If Hillary wins which I hope she won't. My guns are loaded for the revolt are yours?

Pot, meet kettle ...

Why Fox News, or any network, would continue to allow someone with such a long history of racist remarks even before his Sylvia's restaurant rant which gained so much attention, much less the same man who just two weeks ago threatened "to go on a lynching party against Michelle Obama," to get away with baselessly and repeatedly calling anyone a racist genocidal murderer on air is shocking.

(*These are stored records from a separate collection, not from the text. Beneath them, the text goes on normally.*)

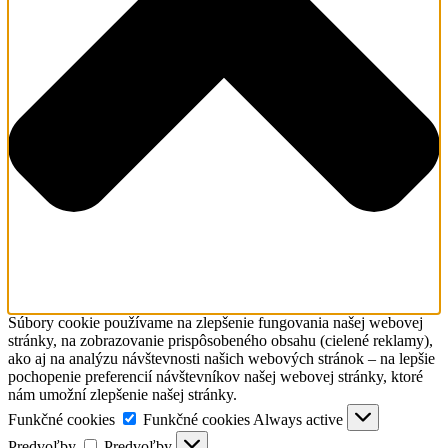
Súbory cookie používame na zlepšenie fungovania našej webovej
stránky, na zobrazovanie prispôsobeného obsahu (cielené reklamy),
ako aj na analýzu návštevnosti našich webových stránok – na lepšie
pochopenie preferencií návštevníkov našej webovej stránky, ktoré
nám umožní zlepšenie našej stránky.
Funkčné cookies
Funkčné cookies
Always active
Predvoľby
Predvoľby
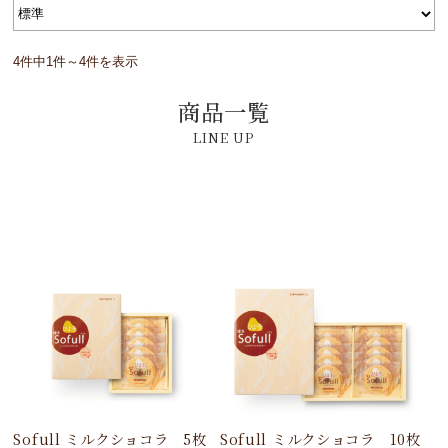
4件中1件～4件を表示
商品一覧
Sofull ミルクショコラ 5枚
Sofull ミルクショコラ 10枚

As Media Matters notes, "O'Reilly frequently attacks those with whom he disagrees, comparing them to the Nazis or the Ku Klux Klan." Last year it was the DailyKos, now it's HuffingtonPost. I'm really quite surprised he hasn't set his sights on C&L by now. Perhaps it's because he knows we're well versed here in the 'three magic words' guaranteed to keep BillO at bay: Malmedy, Mackris, and loofah (and for those of you taking notes, falafel will work just as well).